About the Mohair Fibre


Mohair fibre is synonymous with luxury and exclusivity. It is one of the world's most beautiful, sustainable, natural fibres which is derived from the Angora goat.


The fibre has an exquisite lustre and colour reflection, coupled with its durability and resilience, it has become known as the ‘noble fibre’. 


It’s coveted by the world’s fashion industry elite, interior designers, craft specialists, industrial fibre specialist and the tourism sector because of its rare and natural qualities. Mohair is lightweight but maintains its renowned versatility of adapting to each season. It’s cool in summer and warm in winter. The fibre’s natural lustre gives it a silky sheen which works both in the day and the night. It can be dyed easily and retains the colour over time. Mohair is durable, it doesn't crease and it’s virtually non-flammable.


In South Africa, most Angora goats are farmed in the Karoo area and the Eastern Cape. The Angora goats are shorn twice a year and through the implementation and regulation of Mohair South Africa’s sustainability programme which ensures the goats are not harmed in the process.

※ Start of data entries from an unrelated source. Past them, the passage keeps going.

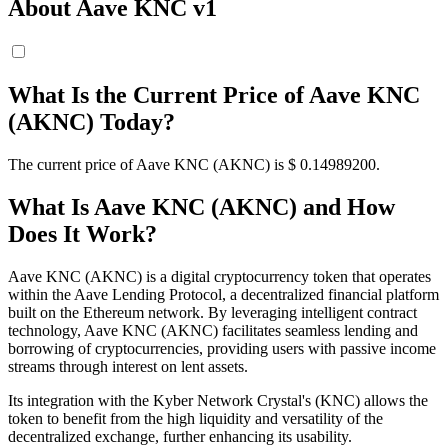
About Aave KNC v1
What Is the Current Price of Aave KNC
(AKNC) Today?
The current price of Aave KNC (AKNC) is $ 0.149892
00
.
What Is Aave KNC (AKNC) and How
Does It Work?
Aave KNC (AKNC) is a digital cryptocurrency token that operates
within the Aave Lending Protocol, a decentralized financial platform
built on the Ethereum network. By leveraging intelligent contract
technology, Aave KNC (AKNC) facilitates seamless lending and
borrowing of cryptocurrencies, providing users with passive income
streams through interest on lent assets.
Its integration with the Kyber Network Crystal's (KNC) allows the
token to benefit from the high liquidity and versatility of the
decentralized exchange, further enhancing its usability.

After shearing the Angora goats, the mohair undergoes classing where the mohair is sorted into various lengths, quality types and fibre diameter. The fibre is washed of excess dirt, oils and vegetable matter and it is positioned uniformly where a coil of mohair, called a ‘carded silver’ is produced. The remaining irregular sized fibres are removed from the carded silver, combed and transformed into mohair top which is spun into yarn.